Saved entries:
--------------------------------------------------

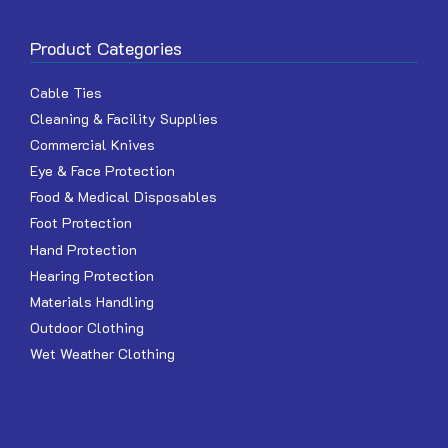
Product Categories
Cable Ties
Cleaning & Facility Supplies
Commercial Knives
Eye & Face Protection
Food & Medical Disposables
Foot Protection
Hand Protection
Hearing Protection
Materials Handling
Outdoor Clothing
Wet Weather Clothing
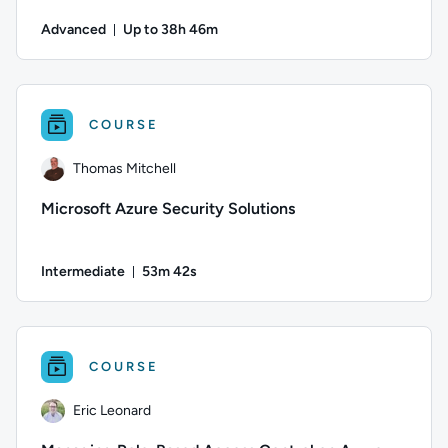
Advanced
Up to 38h 46m
Duration: Up to 38 hours and 46 minutes
Author: Thomas Mitchell; Difficulty: Advanced; Description:
COURSE
Thomas Mitchell
Microsoft Azure Security Solutions
Intermediate
53m 42s
Duration: 53 minutes and 42 seconds
Author: Thomas Mitchell; Difficulty: Intermediate; Duration:
COURSE
Eric Leonard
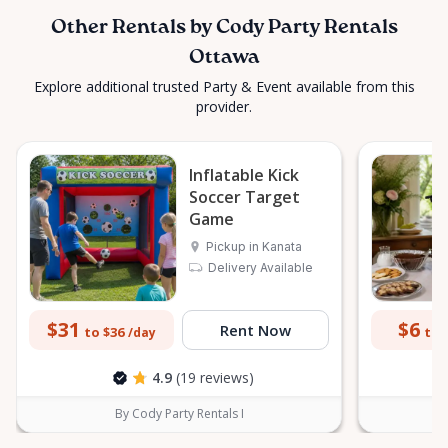
Other Rentals by Cody Party Rentals
Ottawa
Explore additional trusted Party & Event available from this
provider.
Inflatable Kick
Soccer Target
Game
Pickup in Kanata
Delivery Available
$31
$6
Rent Now
to $36
to 
/day
4.9
(19 reviews)
By Cody Party Rentals I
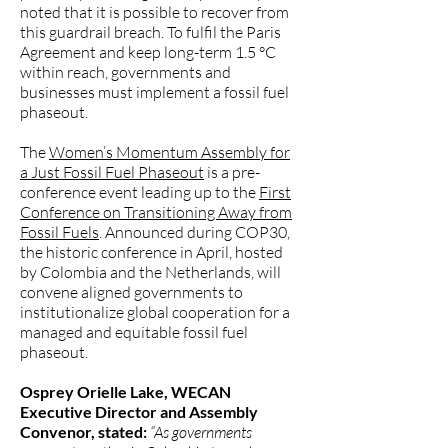
noted that it is possible to recover from
this guardrail breach. To fulfil the Paris
Agreement and keep long-term 1.5 °C
within reach, governments and
businesses must implement a fossil fuel
phaseout.
The
Women’s Momentum Assembly for
a Just Fossil Fuel Phaseout
is a pre-
conference event leading up to the
First
Conference on Transitioning Away from
Fossil Fuels
. Announced during COP30,
the historic conference in April, hosted
by Colombia and the Netherlands, will
convene aligned governments to
institutionalize global cooperation for a
managed and equitable fossil fuel
phaseout.
Osprey Orielle Lake, WECAN
Executive Director and Assembly
Convenor, stated:
“As governments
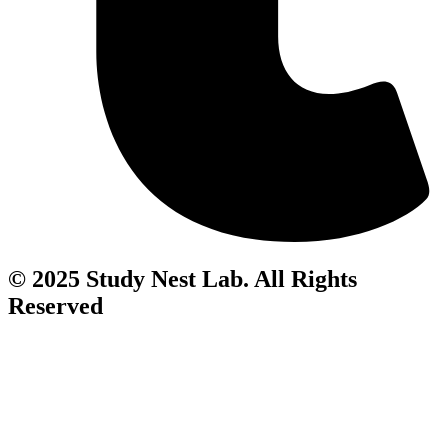
© 2025 Study Nest Lab. All Rights
Reserved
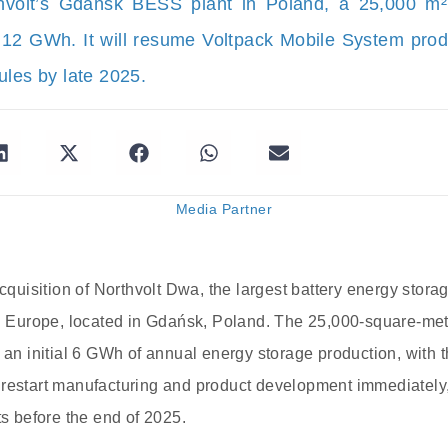
hvolt’s Gdańsk BESS plant in Poland, a 25,000 m²
o 12 GWh. It will resume Voltpack Mobile System produ
ules by late 2025.
Media Partner
 acquisition of Northvolt Dwa, the largest battery energy sto
in Europe, located in Gdańsk, Poland. The 25,000-square-me
 an initial 6 GWh of annual energy storage production, with th
restart manufacturing and product development immediately, 
ts before the end of 2025.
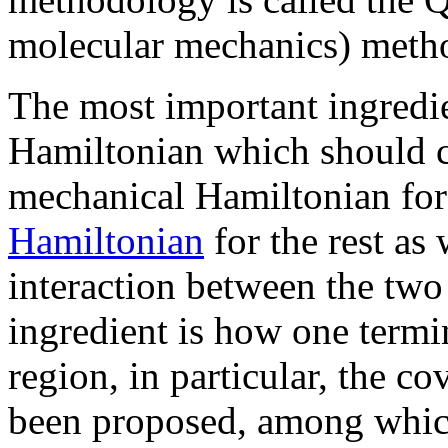
molecular mechanics) metho
The most important ingredie
Hamiltonian which should c
mechanical Hamiltonian for 
Hamiltonian
for the rest as 
interaction between the two
ingredient is how one term
region, in particular, the 
been proposed, among whic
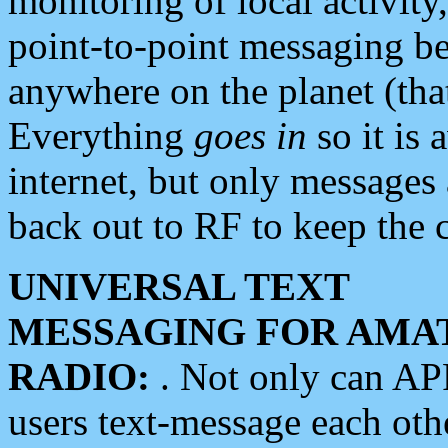
monitoring of local activity
point-to-point messaging 
anywhere on the planet (tha
Everything
goes in
so it is 
internet, but only messages 
back out to RF to keep the c
UNIVERSAL TEXT
MESSAGING FOR AMA
RADIO:
. Not only can A
users text-message each othe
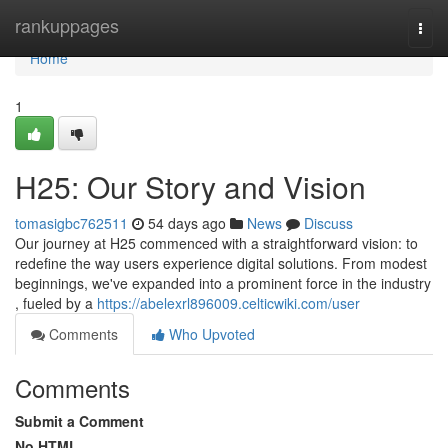
Home
rankuppages
Togg
navi
Home
1
H25: Our Story and Vision
tomasigbc762511
54 days ago
News
Discuss
Our journey at H25 commenced with a straightforward vision: to
redefine the way users experience digital solutions. From modest
beginnings, we've expanded into a prominent force in the industry
, fueled by a
https://abelexrl896009.celticwiki.com/user
Comments
Who Upvoted
Comments
Submit a Comment
No HTML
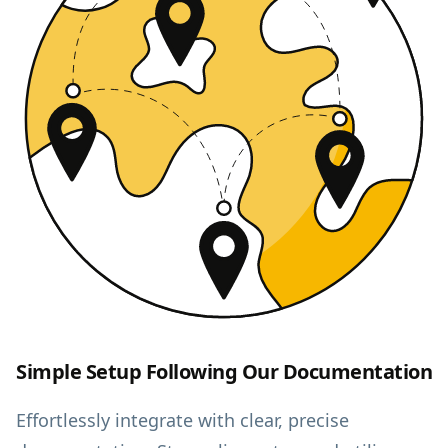
Simple Setup Following Our Documentation
Effortlessly integrate with clear, precise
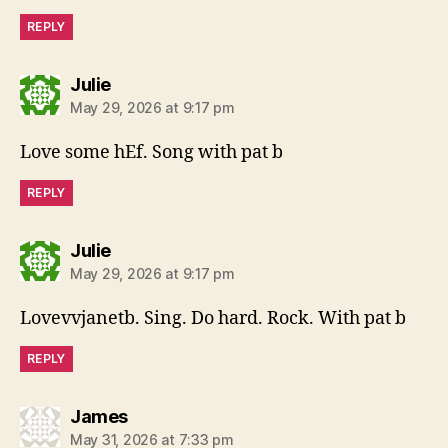
REPLY
says:
Julie
May 29, 2026 at 9:17 pm
Love some hEf. Song with pat b
REPLY
says:
Julie
May 29, 2026 at 9:17 pm
Lovevvjanetb. Sing. Do hard. Rock. With pat b
REPLY
says:
James
May 31, 2026 at 7:33 pm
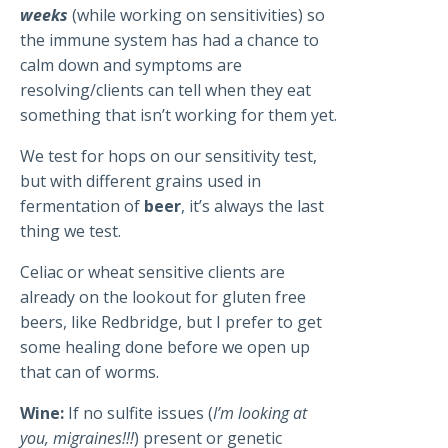
weeks
(while working on sensitivities) so
the immune system has had a chance to
calm down and symptoms are
resolving/clients can tell when they eat
something that isn’t working for them yet.
We test for hops on our sensitivity test,
but with different grains used in
fermentation of
beer
, it’s always the last
thing we test.
Celiac or wheat sensitive clients are
already on the lookout for gluten free
beers, like Redbridge, but I prefer to get
some healing done before we open up
that can of worms.
Wine:
If no sulfite issues (
I’m looking at
you, migraines!!!
) present or genetic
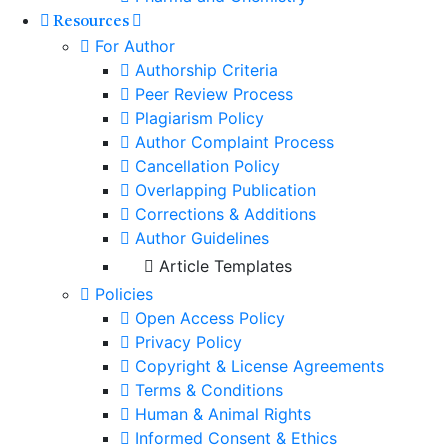
Resources
For Author
Authorship Criteria
Peer Review Process
Plagiarism Policy
Author Complaint Process
Cancellation Policy
Overlapping Publication
Corrections & Additions
Author Guidelines
Article Templates
Policies
Open Access Policy
Privacy Policy
Copyright & License Agreements
Terms & Conditions
Human & Animal Rights
Informed Consent & Ethics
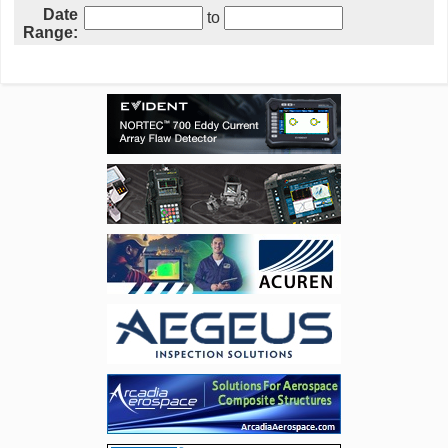
Date
to
Range:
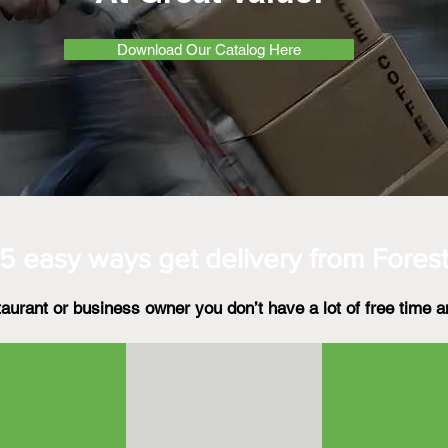
Download Our Catalog Here
5 easy ways get
delivery from Fores
aurant or business owner you don’t have a lot of free time a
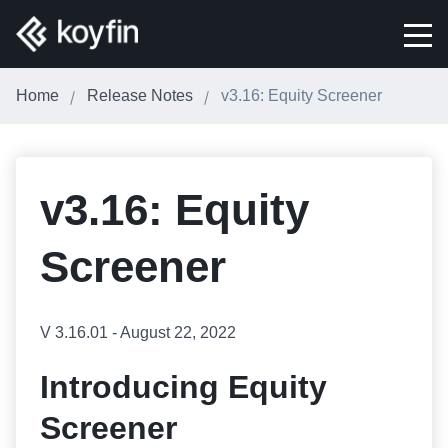
Home
Release Notes
v3.16: Equity Screener
v3.16: Equity
Screener
V 3.16.01 - August 22, 2022
Introducing Equity
Screener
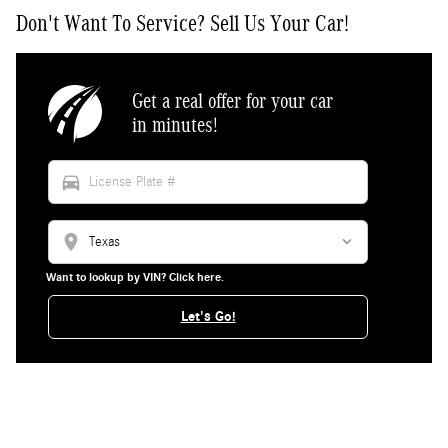
Don't Want To Service? Sell Us Your Car!
Get a real offer for your car
in minutes!
directions_car
location_on
Want to lookup by VIN? Click here.
Let's Go!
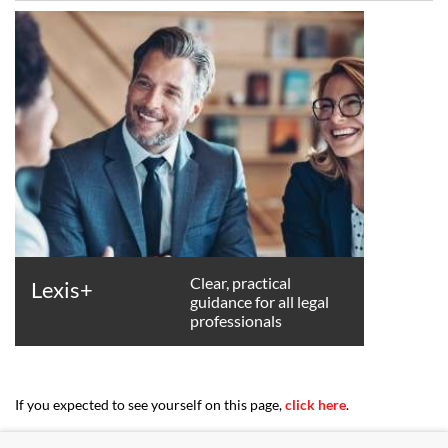
Clear, practical
Lexis+
guidance for all legal
professionals
If you expected to see yourself on this page,
click here
.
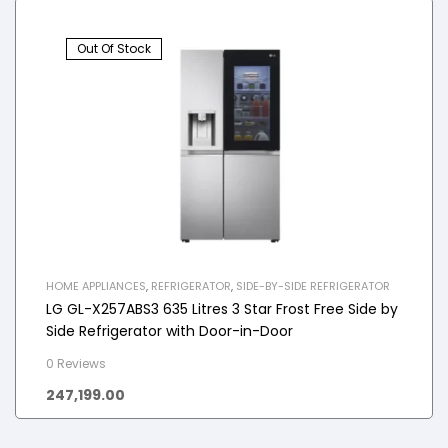
Out Of Stock
HOME APPLIANCES
,
REFRIGERATOR
,
SIDE-BY-SIDE REFRIGERATOR
LG GL-X257ABS3 635 Litres 3 Star Frost Free Side by
Side Refrigerator with Door-in-Door
0 Reviews
247,199.00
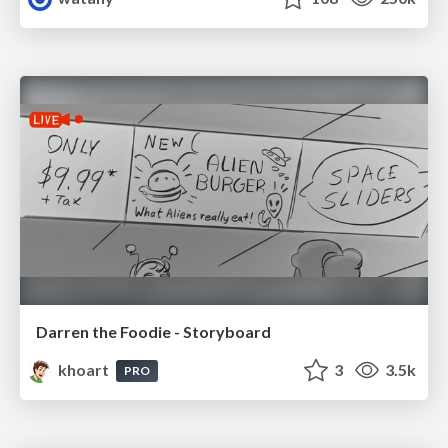
Darren the Foodie - Storyboard
khoart
3
3.5k
PRO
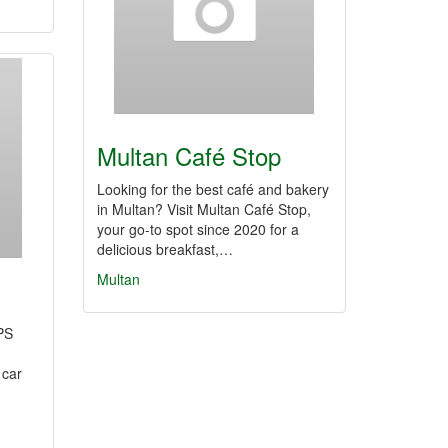
Multan Café Stop
Looking for the best café and bakery
in Multan? Visit Multan Café Stop,
your go-to spot since 2020 for a
delicious breakfast,…
Multan
PS
 car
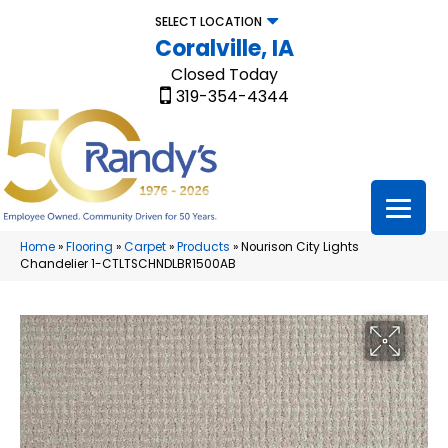
SELECT LOCATION
Coralville, IA
Closed Today
319-354-4344
Home
»
Flooring
»
Carpet
»
Products
»
Nourison City Lights
Chandelier 1-CTLTSCHNDLBR1500AB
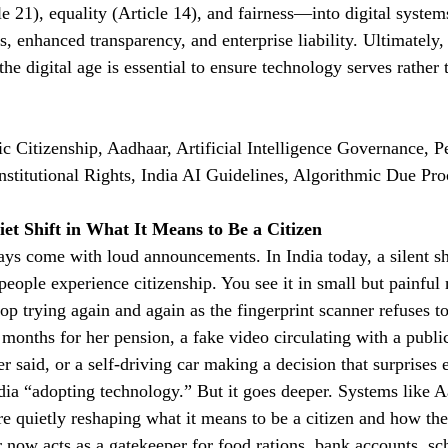
e 21), equality (Article 14), and fairness—into digital system
, enhanced transparency, and enterprise liability. Ultimately,
 the digital age is essential to ensure technology serves rather
c Citizenship, Aadhaar, Artificial Intelligence Governance, Pe
stitutional Rights, India AI Guidelines, Algorithmic Due Pro
iet Shift in What It Means to Be a Citizen
ys come with loud announcements. In India today, a silent shi
people experience citizenship. You see it in small but painf
op trying again and again as the fingerprint scanner refuses t
months for her pension, a fake video circulating with a public
r said, or a self-driving car making a decision that surprises
dia “adopting technology.” But it goes deeper. Systems like 
 are quietly reshaping what it means to be a citizen and how t
 now acts as a gatekeeper for food rations, bank accounts, sc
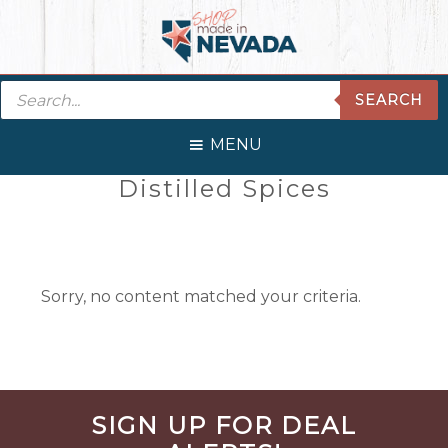
Skip
Skip
Skip
Skip
to
to
to
to
primary
main
primary
footer
Products
navigation
content
sidebar
SEARCH
search
MENU
Primary
Distilled Spices
Sidebar
Sorry, no content matched your criteria.
Before
SIGN UP FOR DEAL
Footer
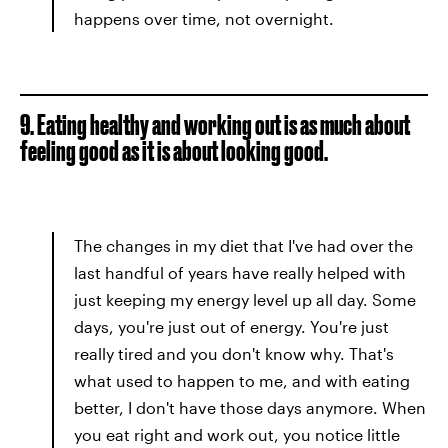
happens over time, not overnight.
9. Eating healthy and working out is as much about
feeling good as it is about looking good.
The changes in my diet that I've had over the
last handful of years have really helped with
just keeping my energy level up all day. Some
days, you're just out of energy. You're just
really tired and you don't know why. That's
what used to happen to me, and with eating
better, I don't have those days anymore. When
you eat right and work out, you notice little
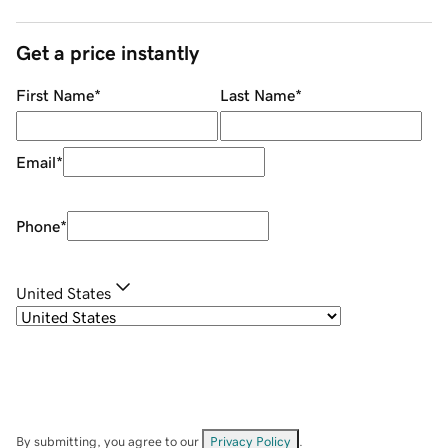
Get a price instantly
First Name
*
Last Name
*
Email
*
Phone
*
United States
By submitting, you agree to our
Privacy Policy
.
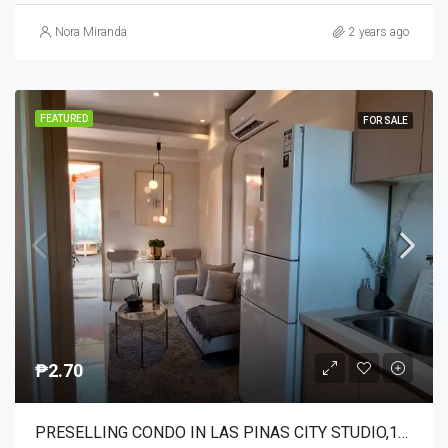
Nora Miranda
2 years ago
FEATURED
FOR SALE
₱2.70
PRESELLING CONDO IN LAS PINAS CITY STUDIO,1BR,2BR WITH COMPLETE AMENITIES AND 24/7TRANSPO NEAR IN LRT1 STN.(SOON)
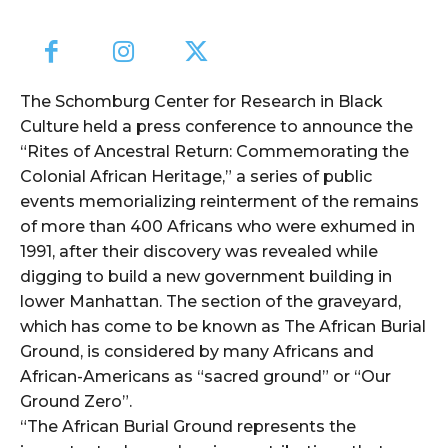
The Schomburg Center for Research in Black
Culture held a press conference to announce the
“Rites of Ancestral Return: Commemorating the
Colonial African Heritage,” a series of public
events memorializing reinterment of the remains
of more than 400 Africans who were exhumed in
1991, after their discovery was revealed while
digging to build a new government building in
lower Manhattan. The section of the graveyard,
which has come to be known as The African Burial
Ground, is considered by many Africans and
African-Americans as “sacred ground” or “Our
Ground Zero”.
“The African Burial Ground represents the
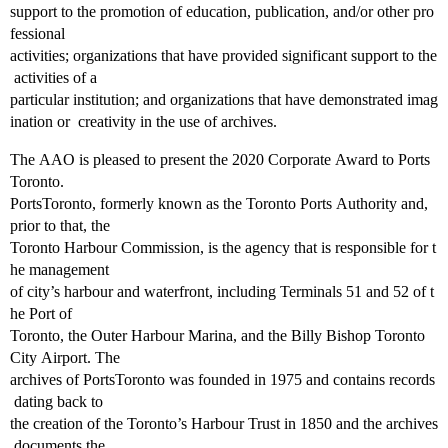
support to the promotion of education, publication, and/or other pro
fessional
activities; organizations that have provided significant support to the
activities of a
particular institution; and organizations that have demonstrated imag
ination or creativity in the use of archives.
The AAO is pleased to present the 2020 Corporate Award to Ports
Toronto.
PortsToronto, formerly known as the Toronto Ports Authority and,
prior to that, the
Toronto Harbour Commission, is the agency that is responsible for t
he management
of city’s harbour and waterfront, including Terminals 51 and 52 of t
he Port of
Toronto, the Outer Harbour Marina, and the Billy Bishop Toronto
City Airport. The
archives of PortsToronto was founded in 1975 and contains records
dating back to
the creation of the Toronto’s Harbour Trust in 1850 and the archives
documents the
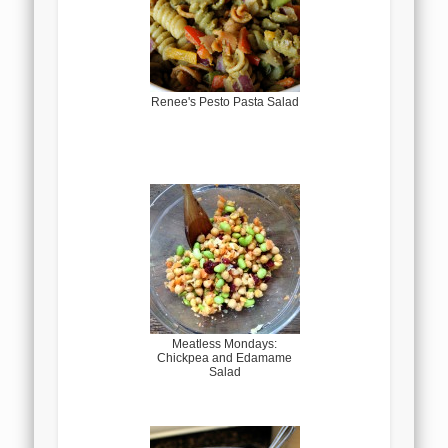
Renee's Pesto Pasta Salad
Meatless Mondays:
Chickpea and Edamame
Salad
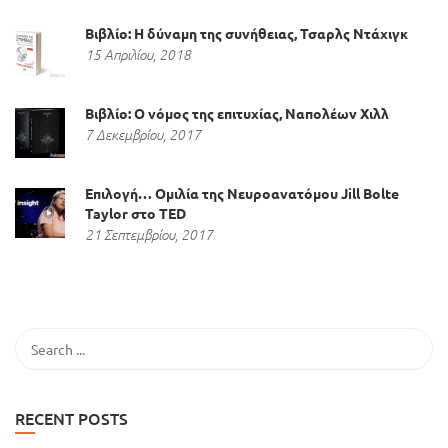
Βιβλίο: Η δύναμη της συνήθειας, Τσαρλς Ντάχιγκ
15 Απριλίου, 2018
Βιβλίο: Ο νόμος της επιτυχίας, Ναπολέων Χιλλ
7 Δεκεμβρίου, 2017
Επιλογή… Ομιλία της Νευροανατόμου Jill Bolte
Taylor στο TED
21 Σεπτεμβρίου, 2017
RECENT POSTS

--------------------------------------------------

● REQUIRED WORK
Check each line above for the string "experience" and copy every line that has it.

● RESPONSE TO THE EXERCISE
redefine the way users experience digital solutions. From modest
people experience citizenship. You see it in small but painf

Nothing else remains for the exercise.